1988 Lubbock Apparition of Mary
- Date: February – August, 1988
- Location: St. John Neumann Church in Lubbock, Texas; 33°34′27″N 101°56′31″W﻿ / ﻿33.574117°N 101.942012°W;
- Type: Marian apparition
- Participants: 12,000 people

= 1988 Lubbock apparition of Mary =

1988 purported vision in Texas, US

The 1988 Lubbock apparition of Mary was a Marian apparition that allegedly took place at St. John Neumann Church in Lubbock, Texas, between February and August, 1988.

==Description==
The event began shortly after the parish priest, Joseph James, returned from a pilgrimage to Medjugorje. Beginning in February, parishioners began to report having experiences of Mary, including the smell of roses.
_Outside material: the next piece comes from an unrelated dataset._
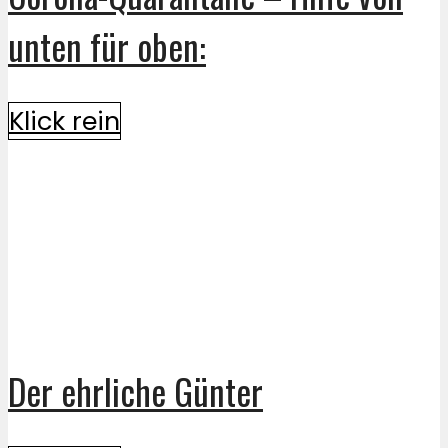
unten für oben:
Klick rein
Der ehrliche Günter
One, Mary Constancio, claimed to have received instructions to spread the word of what they had experienced, and to gather more people. People began to come to Lubbock in greater numbers, and during the Feast of the Assumption, 12,000 people came to Lubbock hoping to observe the phenomenon. Late in the day some people reported unusual phenomena related to the appearance of the Sun, similar to the 1917 Miracle of the Sun.

The event was investigated by a team assembled by Bishop of Lubbock Michael J. Sheehan. As of 2008, the event was not recognized by the Catholic Church. In 2017, Monsignor James hinted there could be Vatican investigation into the claims.